A month of shootings
Hill's death came just three weeks after a separate law enforcement shooting of a Black man in Columbus, which sparked a federal civil rights investigation of its own.
DeVillers is currently heading a joint criminal-civil rights probe into the Dec. 4 killing of Casey Goodson Jr. by Franklin County Sheriff's Deputy Jason Meade, who is white.
Authorities say Meade encountered Goodson while conducting a search for an unrelated suspect in the Northland neighborhood, and went to confront Goodson – who was neither the person officers were looking for nor the subject of any investigation. Meade then fatally shot Goodson at his home, with a preliminary report from the county coroner finding that the man likely died from multiple gunshot wounds to the torso.
Still, there are many uncertainties surrounding Goodson's shooting, which prompted days of protests in downtown Columbus. Similar to Tuesday's shooting, a lack of recorded evidence presents a challenge to investigators. Unlike Columbus police officers, Franklin County sheriff's deputies don't wear body cameras, so there is no audio or video of the encounter between Meade and Goodson. Authorities have not located any witnesses to the shooting.
An attorney for Meade said that Goodson pointed a gun at the deputy and refused commands to stand down, but that claim cannot be verified due to the absence of recordings or witnesses. Goodson's family disputes the account given by authorities, including whether Goodson had a gun on him at all, and called for Meade to be fired and charged with murder.

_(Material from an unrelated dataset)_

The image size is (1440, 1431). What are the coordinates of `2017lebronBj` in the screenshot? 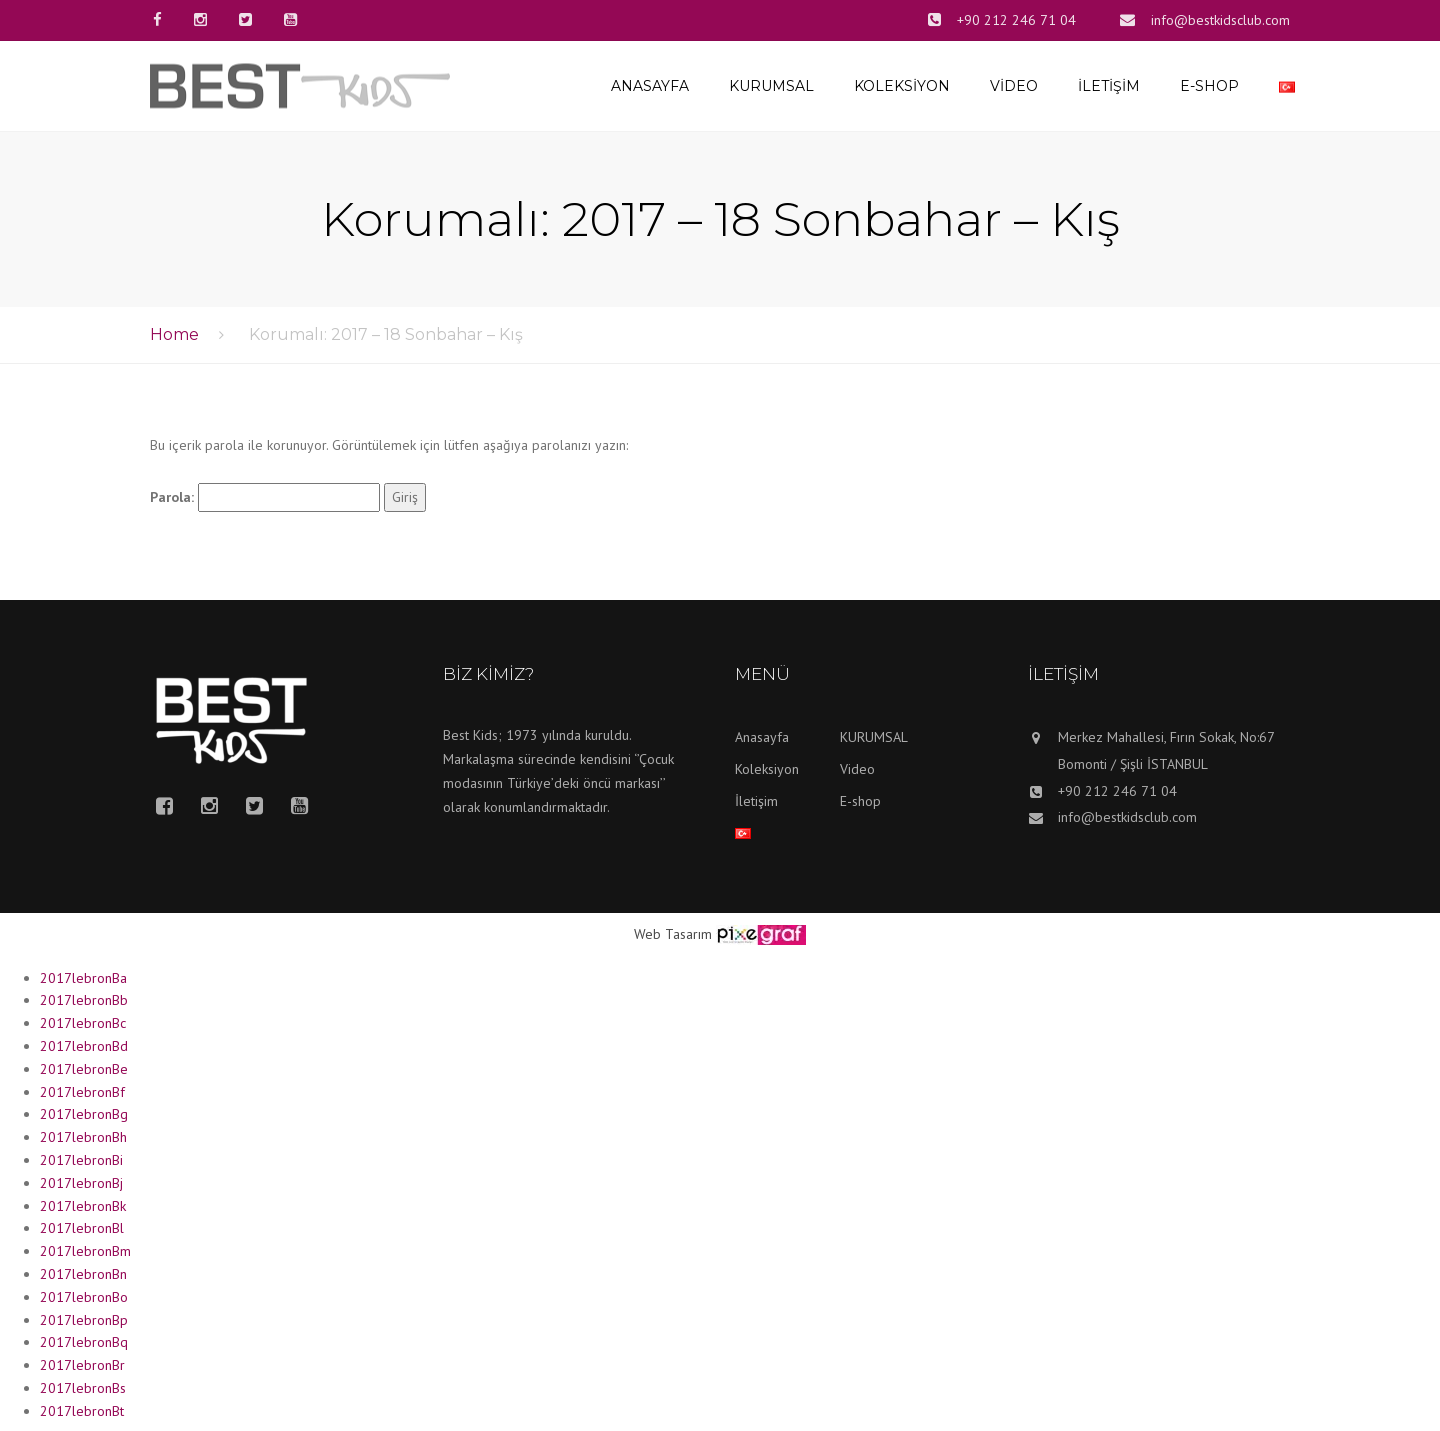 It's located at (81, 1183).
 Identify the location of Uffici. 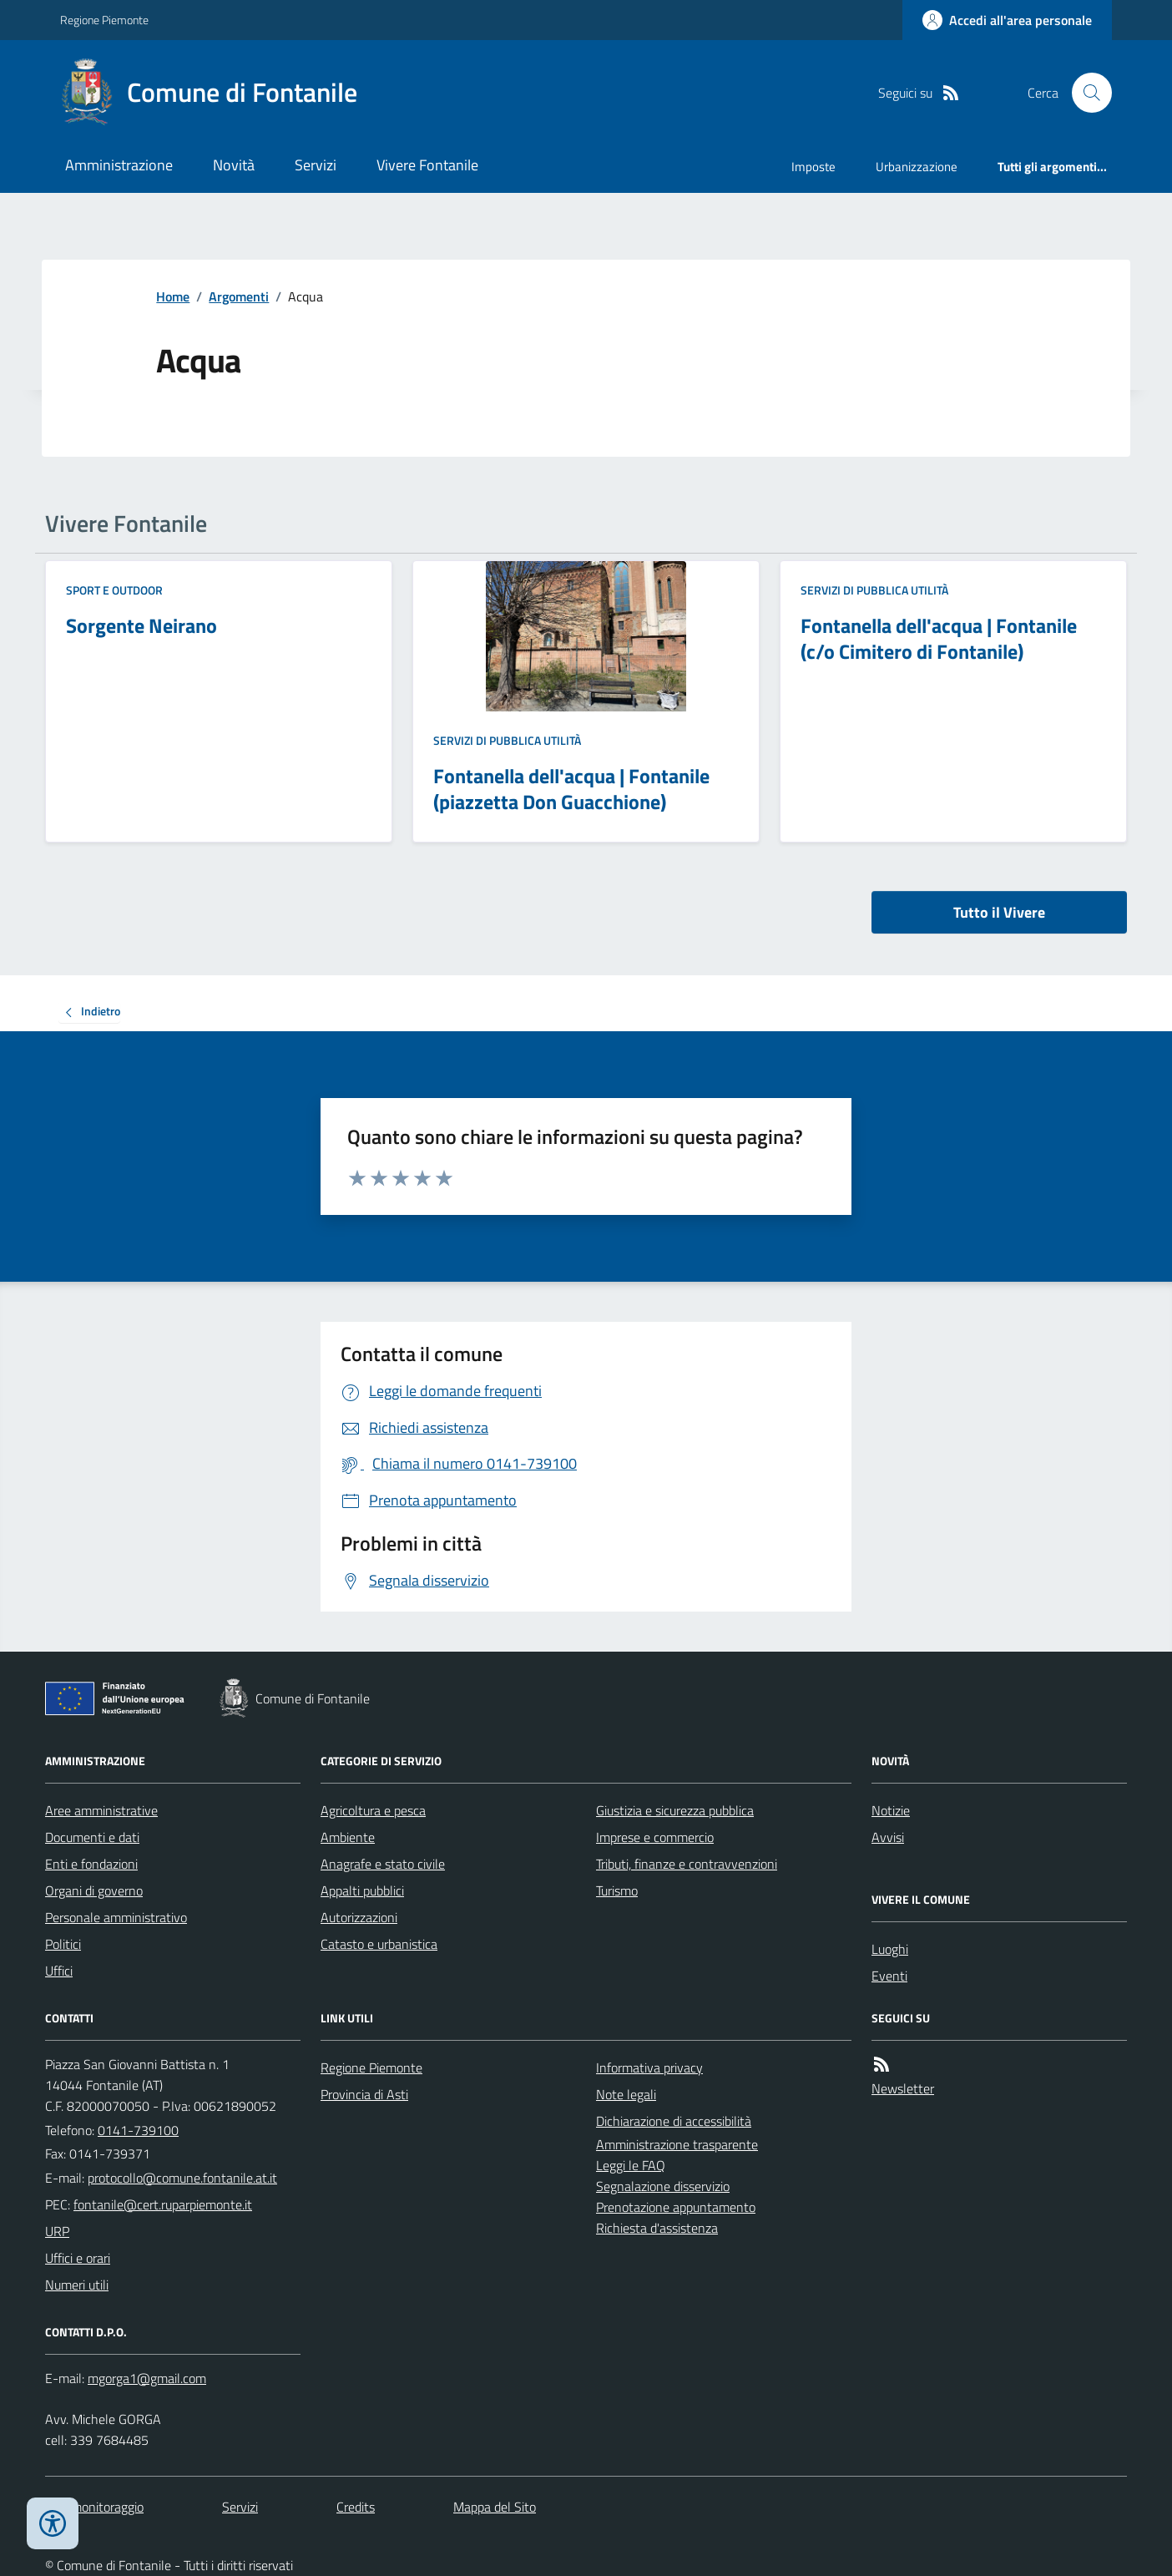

Authorities haven't announced state or federal charges against Meade, who remains on administrative leave.
Reform in motion
The two shootings occurred during a critical juncture for police reforms in Columbus.
"You know, every time we think we have an open window where we can begin to have healing and change in the community and begin to build trust, and now we're back to ground zero again because of two back-to-back shootings of Black men," Stephanie Hightower, president of the Columbus Urban League, told NPR member station WOSU on Wednesday.
"All of the actions that you have seen this year basically illuminates what Black folks have always been dealing with, and what we have always thought, is that law enforcement, they're not here to protect and serve our community, they're here to police us, and we've got to change that narrative," Hightower said.
Starting next month, prosecutions of police misconduct in Columbus will fall to a new person: incoming Franklin County Prosecutor Gary Tyack, a Democrat who ousted longtime Republican Ron O'Brien in November. For decades, O'Brien was a target of criticism from racial justice advocates in Columbus.
Over the summer, following weeks of racial justice protests, the mayor issued an executive order requiring all cases of fatal-use-of-force by police to be referred to the Ohio Bureau of Criminal Investigation. That agency declined to take up the Goodson shooting, however, because city officials waited three days after the shooting to request its involvement.
Columbus voters in November also approved a city charter amendment to create a Civilian Review Board and inspector general, which will conduct independent investigations into police misconduct and policies. The city is currently accepting applications for the review board, which it hopes to seat early next year.
Even then, however, the board will be limited in its scope: Neither it nor the inspector general will have jurisdiction over the Franklin County Sheriff's Office, and significant details about its powers still must be decided with the local police union, whose contract expired this year.